Weimar, Germany – November 2021

A Week in the Thüringer Wald

A couple of weeks ago, I joined a group of students for a week in the Thüringer Wald, or Thuringian Forest. Our trip was their first group outing since Covid, and it was a delight to be in a reasonably rustic environment with young people who were both comfortable in that context and genuinely glad to be there.

This campground relies significantly on volunteer labour for renovation work and there was a great deal to do. This wasn’t the type of trip where we were doing that, but I think it would have been good fun.

It was dark at night and we were able to see the Milky Way and the Big Dipper, though my photography skills and equipment cannot attest to that. We also made a fire every night, making for a much warmer evening than we would have had otherwise. There’s poetry in sitting under the stars in the cold, but there’s comfort in sitting under the stars with a fire.

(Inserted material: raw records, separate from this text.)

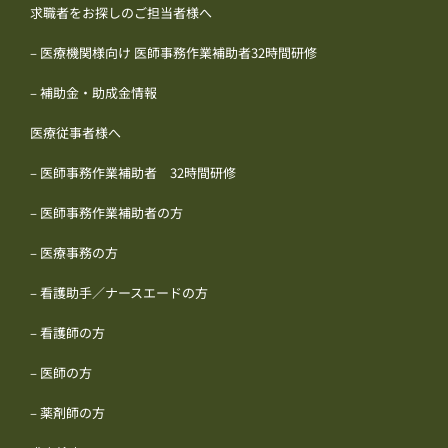
求職者をお探しのご担当者様へ
– 医療機関様向け 医師事務作業補助者32時間研修
– 補助金・助成金情報
医療従事者様へ
– 医師事務作業補助者 32時間研修
– 医師事務作業補助者の方
– 医療事務の方
– 看護助手／ナースエードの方
– 看護師の方
– 医師の方
– 薬剤師の方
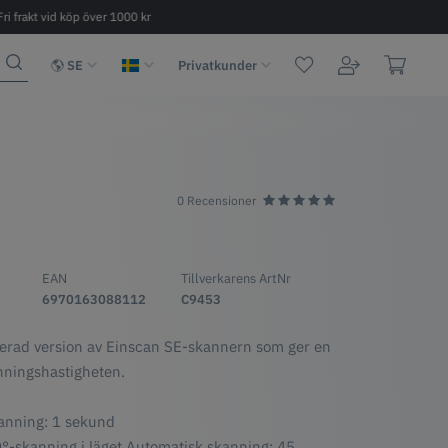
Fri frakt vid köp över 1000 kr
Snabb leverans 2 - 6 dagar
SE
Privatkunder
0 Recensioner
EAN
Tillverkarens ArtNr
6970163088112
C9453
erad version av Einscan SE-skannern som ger en
nningshastigheten.
kanning: 1 sekund
°-skanning i läget Automatisk skanning: 45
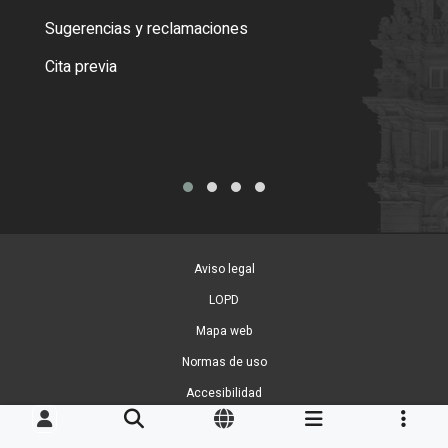
o cer
Sugerencias y reclamaciones
Como
Cita previa
Tarj
Aviso legal
LOPD
Mapa web
Normas de uso
Accesibilidad
Gestion de Cookies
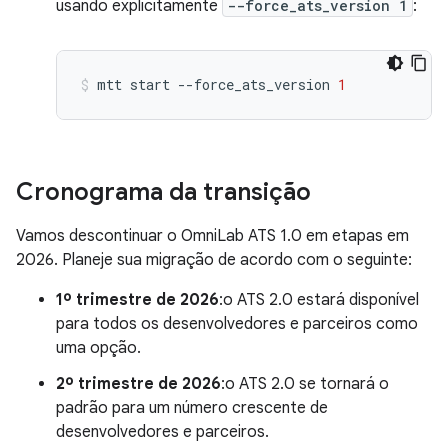
usando explicitamente
--force_ats_version 1
:
mtt
start
--force_ats_version
1
Cronograma da transição
Vamos descontinuar o OmniLab ATS 1.0 em etapas em
2026. Planeje sua migração de acordo com o seguinte:
1º trimestre de 2026
:o ATS 2.0 estará disponível
para todos os desenvolvedores e parceiros como
uma opção.
2º trimestre de 2026
:o ATS 2.0 se tornará o
padrão para um número crescente de
desenvolvedores e parceiros.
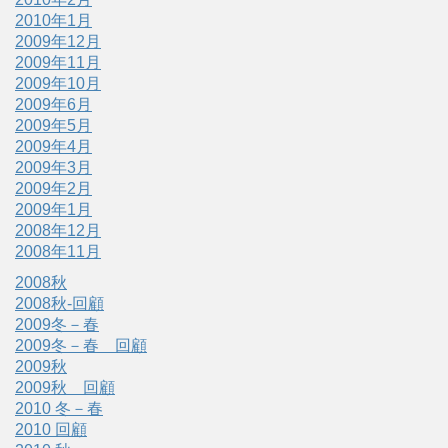
2010年1月
2009年12月
2009年11月
2009年10月
2009年6月
2009年5月
2009年4月
2009年3月
2009年2月
2009年1月
2008年12月
2008年11月
2008秋
2008秋-回顧
2009冬－春
2009冬－春 回顧
2009秋
2009秋 回顧
2010 冬－春
2010 回顧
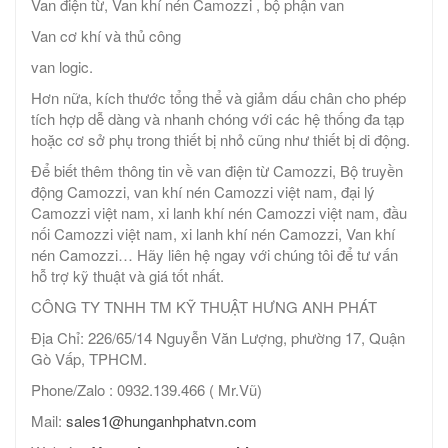
Van điện từ, Van khí nén Camozzi , bộ phận van
Van cơ khí và thủ công
van logic.
Hơn nữa, kích thước tổng thể và giảm dấu chân cho phép
tích hợp dễ dàng và nhanh chóng với các hệ thống đa tạp
hoặc cơ sở phụ trong thiết bị nhỏ cũng như thiết bị di động.
Để biết thêm thông tin về van điện từ Camozzi, Bộ truyền
động Camozzi, van khí nén Camozzi việt nam, đại lý
Camozzi việt nam, xi lanh khí nén Camozzi việt nam, đầu
nối Camozzi việt nam, xi lanh khí nén Camozzi, Van khí
nén Camozzi… Hãy liên hệ ngay với chúng tôi để tư vấn
hỗ trợ kỹ thuật và giá tốt nhất.
CÔNG TY TNHH TM KỸ THUẬT HƯNG ANH PHÁT
Địa Chỉ: 226/65/14 Nguyễn Văn Lượng, phường 17, Quận
Gò Vấp, TPHCM.
Phone/Zalo : 0932.139.466 ( Mr.Vũ)
Mail:
sales1@hunganhphatvn.com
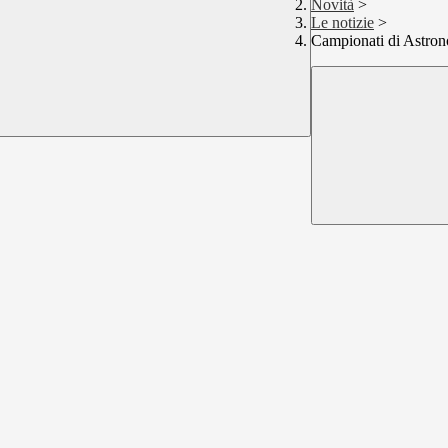
Novità
>
Le notizie
>
Campionati di Astro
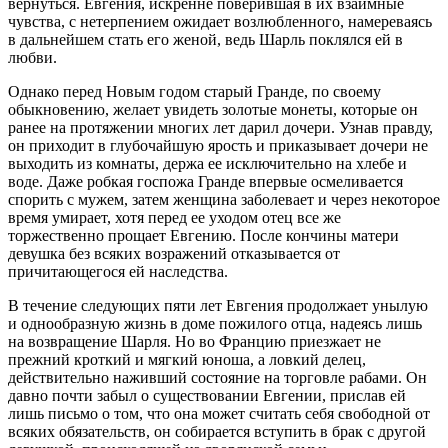
вернуться. Евгения, искренне поверившая в их взаимные
чувства, с нетерпением ожидает возлюбленного, намереваясь
в дальнейшем стать его женой, ведь Шарль поклялся ей в
любви.
Однако перед Новым годом старый Гранде, по своему
обыкновению, желает увидеть золотые монеты, которые он
ранее на протяжении многих лет дарил дочери. Узнав правду,
он приходит в глубочайшую ярость и приказывает дочери не
выходить из комнаты, держа ее исключительно на хлебе и
воде. Даже робкая госпожа Гранде впервые осмеливается
спорить с мужем, затем женщина заболевает и через некоторое
время умирает, хотя перед ее уходом отец все же
торжественно прощает Евгению. После кончины матери
девушка без всяких возражений отказывается от
причитающегося ей наследства.
В течение следующих пяти лет Евгения продолжает унылую
и однообразную жизнь в доме пожилого отца, надеясь лишь
на возвращение Шарля. Но во Францию приезжает не
прежний кроткий и мягкий юноша, а ловкий делец,
действительно наживший состояние на торговле рабами. Он
давно почти забыл о существовании Евгении, прислав ей
лишь письмо о том, что она может считать себя свободной от
всяких обязательств, он собирается вступить в брак с другой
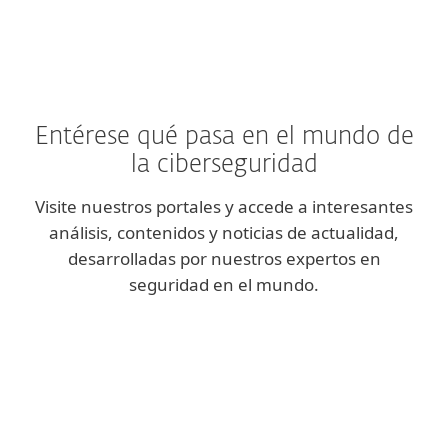
Entérese qué pasa en el mundo de
la ciberseguridad
Visite nuestros portales y accede a interesantes
análisis, contenidos y noticias de actualidad,
desarrolladas por nuestros expertos en
seguridad en el mundo.
Blog Enterprise
We Live Security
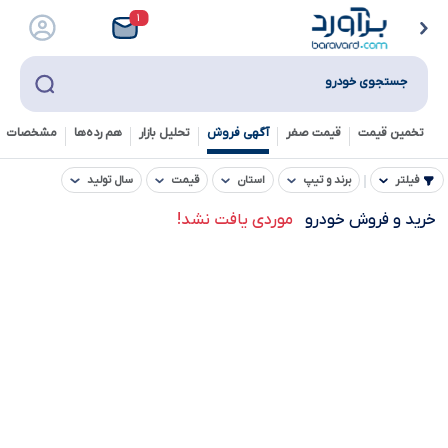
۱
جستجوی خودرو
تخمین قیمت
قیمت صفر
آگهی فروش
تحلیل بازار
هم رده‌ها‌
مشخصات ف
فیلتر
برند و تیپ
استان
قیمت
سال تولید
خرید و فروش خودرو
موردی یافت نشد!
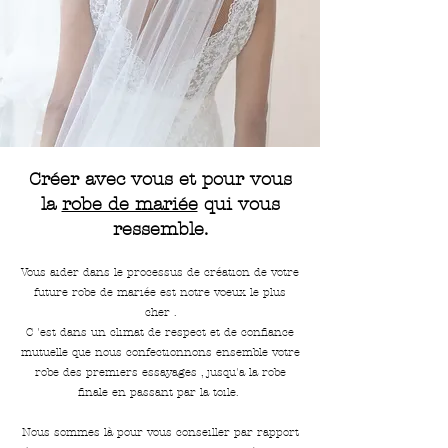
Créer avec vous et pour vous
la
robe de mariée
qui vous
ressemble.
Vous aider dans le processus de création de votre
future robe de mariée est notre voeux le plus
cher .
C 'est dans un climat de respect et de confiance
mutuelle que nous confectionnons ensemble votre
robe des premiers essayages , jusqu'a la robe
finale en passant par la toile.
Nous sommes là pour vous conseiller par rapport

While the afternoons were largely free, we had activities planned each morning. A real highlight was the hike led by the campground director, Dagmar. She taught us about the bark beetles that are killing the young trees here in the beautiful Thüringer Wald. The devastation is occurring rapidly in part because of the monoculture that was once common here for logging. It was really sad to see so much empty hillside and to think about the consequences, such as landslides and flooding, that occur under these conditions, also making it really difficult to grow new trees. And trying to do so when they’re being attacked by bark beetles is, as we learned, no easy task.

It’s also interesting to contrast the immediate environment of the valley where our camp was situated with the forest conditions around a village just 15 minutes away by car. (And, for that matter, the stunning environs in yet another part of the Thüringer Wald where I’ve been twice to climb.)

One thing I am really enjoying about Germany is how much it looks just like you might expect from a travel brochure. A walk on our penultimate day from one town to a bus stop in another town was a lot of work on hills but they were really pretty hills.

On the last day, only about an hour from school, we spent the afternoon by a lake. There’s so much here that is a fairy tale – berries and mushrooms in forests that people just happily pick, for example – and it has been so lovely experiencing it all.

This part of the state of Thüringen (Thuringia) is right on the border with Bayern (Bavaria). You know that place. Home of Oktoberfest. Indeed.

After so much time on the Little Red Dot that is fully part of my heart, it’s a real gift to be somewhere else. I’m looking at the world with different eyes and for that, I am grateful.